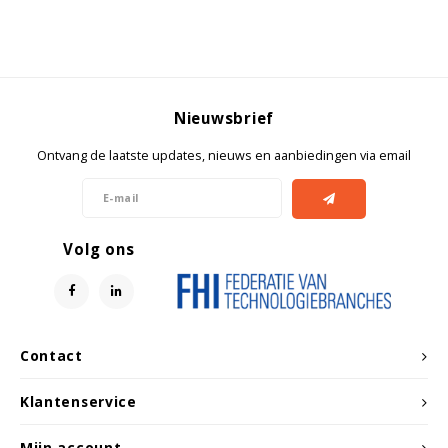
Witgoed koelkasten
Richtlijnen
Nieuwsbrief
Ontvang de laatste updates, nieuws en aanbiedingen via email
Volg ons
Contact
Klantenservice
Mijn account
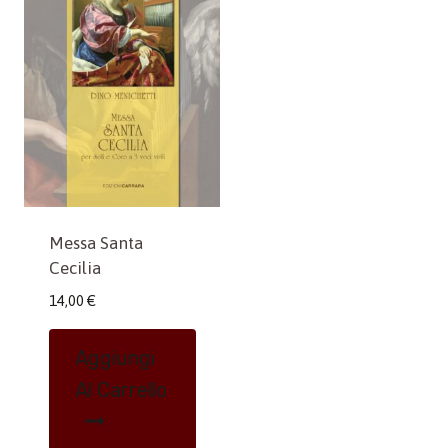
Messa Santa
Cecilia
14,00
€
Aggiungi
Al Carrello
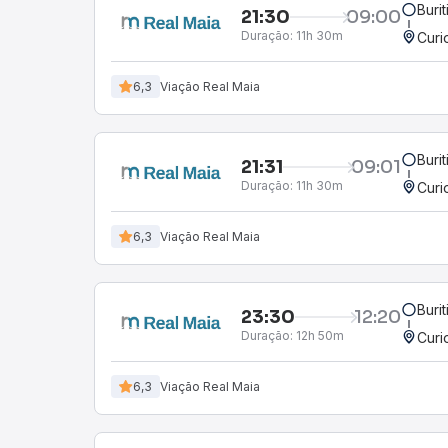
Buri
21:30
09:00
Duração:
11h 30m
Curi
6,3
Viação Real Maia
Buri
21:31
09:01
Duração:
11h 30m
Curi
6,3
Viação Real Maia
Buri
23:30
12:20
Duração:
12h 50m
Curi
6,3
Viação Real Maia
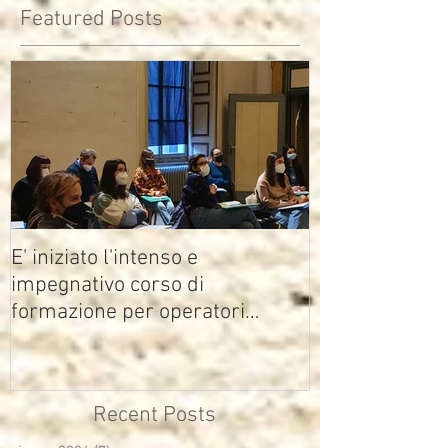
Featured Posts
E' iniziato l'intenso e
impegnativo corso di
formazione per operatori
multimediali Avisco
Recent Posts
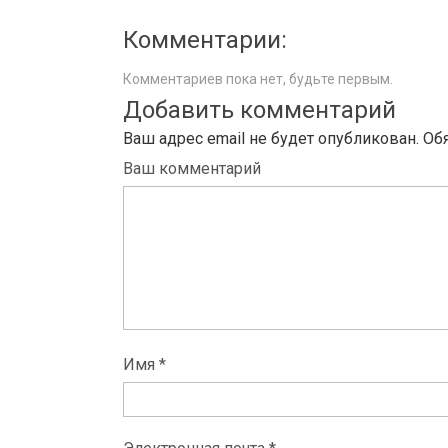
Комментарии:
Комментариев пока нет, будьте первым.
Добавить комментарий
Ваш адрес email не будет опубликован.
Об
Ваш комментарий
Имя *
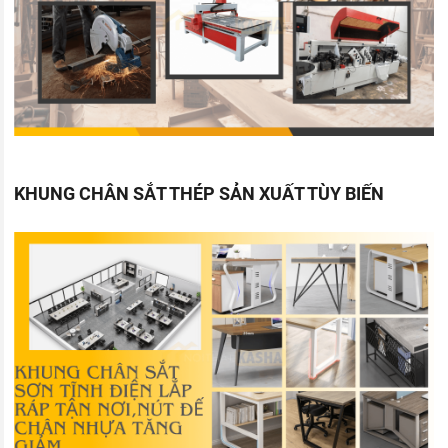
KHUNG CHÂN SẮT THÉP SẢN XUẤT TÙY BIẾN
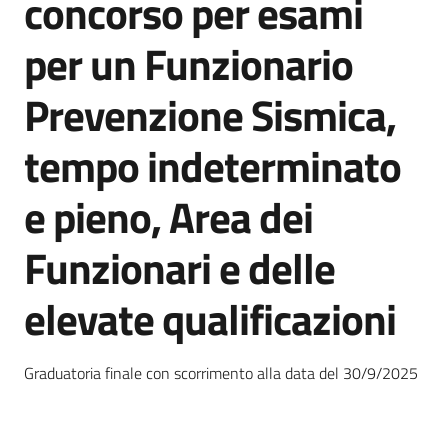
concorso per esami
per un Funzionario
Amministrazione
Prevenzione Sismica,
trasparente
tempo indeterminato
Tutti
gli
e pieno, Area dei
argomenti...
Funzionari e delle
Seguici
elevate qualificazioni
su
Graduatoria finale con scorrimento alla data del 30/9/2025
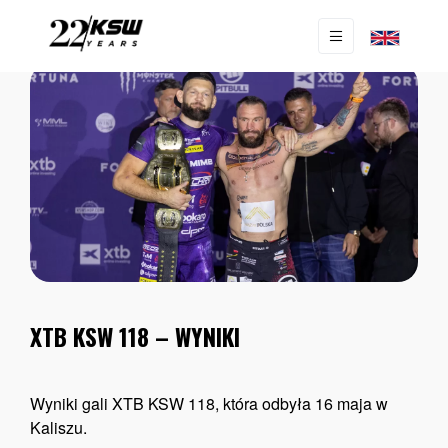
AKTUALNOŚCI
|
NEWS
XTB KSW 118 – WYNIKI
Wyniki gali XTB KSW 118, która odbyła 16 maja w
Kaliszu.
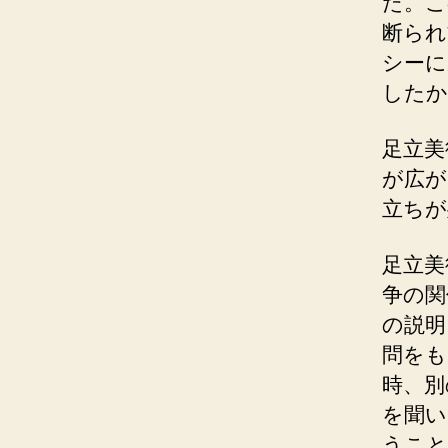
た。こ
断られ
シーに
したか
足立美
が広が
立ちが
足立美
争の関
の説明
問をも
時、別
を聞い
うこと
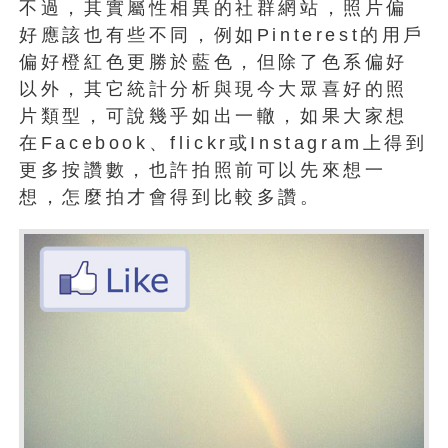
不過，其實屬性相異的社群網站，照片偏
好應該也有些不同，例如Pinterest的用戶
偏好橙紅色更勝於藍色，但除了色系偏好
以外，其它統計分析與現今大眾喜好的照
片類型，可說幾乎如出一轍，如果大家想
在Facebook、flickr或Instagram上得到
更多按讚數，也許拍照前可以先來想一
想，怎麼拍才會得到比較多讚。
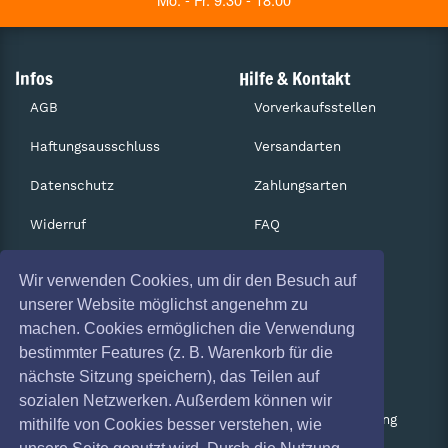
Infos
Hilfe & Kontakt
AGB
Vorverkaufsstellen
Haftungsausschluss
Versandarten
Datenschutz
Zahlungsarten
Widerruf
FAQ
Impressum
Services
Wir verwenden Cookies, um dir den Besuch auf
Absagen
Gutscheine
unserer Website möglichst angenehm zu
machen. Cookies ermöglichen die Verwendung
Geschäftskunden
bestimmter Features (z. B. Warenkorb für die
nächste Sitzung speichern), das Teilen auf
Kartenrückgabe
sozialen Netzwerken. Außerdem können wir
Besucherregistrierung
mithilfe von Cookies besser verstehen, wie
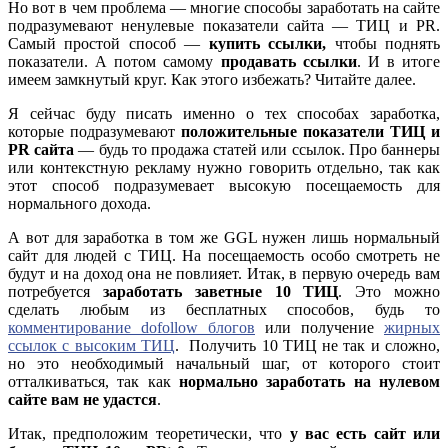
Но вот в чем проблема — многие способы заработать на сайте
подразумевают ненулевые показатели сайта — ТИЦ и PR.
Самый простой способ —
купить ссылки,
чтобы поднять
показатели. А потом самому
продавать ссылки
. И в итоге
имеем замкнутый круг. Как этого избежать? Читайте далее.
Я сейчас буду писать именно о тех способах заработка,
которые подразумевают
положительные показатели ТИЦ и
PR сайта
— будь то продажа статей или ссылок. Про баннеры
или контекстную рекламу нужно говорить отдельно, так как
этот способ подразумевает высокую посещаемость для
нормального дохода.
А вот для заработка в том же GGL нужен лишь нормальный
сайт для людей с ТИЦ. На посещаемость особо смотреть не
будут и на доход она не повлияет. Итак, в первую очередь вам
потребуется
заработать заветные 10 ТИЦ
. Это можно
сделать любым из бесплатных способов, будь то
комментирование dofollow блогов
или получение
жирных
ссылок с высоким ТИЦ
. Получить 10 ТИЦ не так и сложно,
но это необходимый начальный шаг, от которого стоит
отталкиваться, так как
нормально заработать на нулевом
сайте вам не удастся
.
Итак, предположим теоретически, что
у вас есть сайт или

### [Problem]
In the listing above, start at the line with "Versandarten", go on through the line with "sozialen Netzwerken. Außerdem können wir", and copy each of those lines exactly; leave out all the rest.

### [Answer section]
Versandarten
Datenschutz
Zahlungsarten
Widerruf
FAQ
Impressum
Services
Wir verwenden Cookies, um dir den Besuch auf
Absagen
Gutscheine
unserer Website möglichst angenehm zu
machen. Cookies ermöglichen die Verwendung
Geschäftskunden
bestimmter Features (z. B. Warenkorb für die
nächste Sitzung speichern), das Teilen auf
Kartenrückgabe
sozialen Netzwerken. Außerdem können wir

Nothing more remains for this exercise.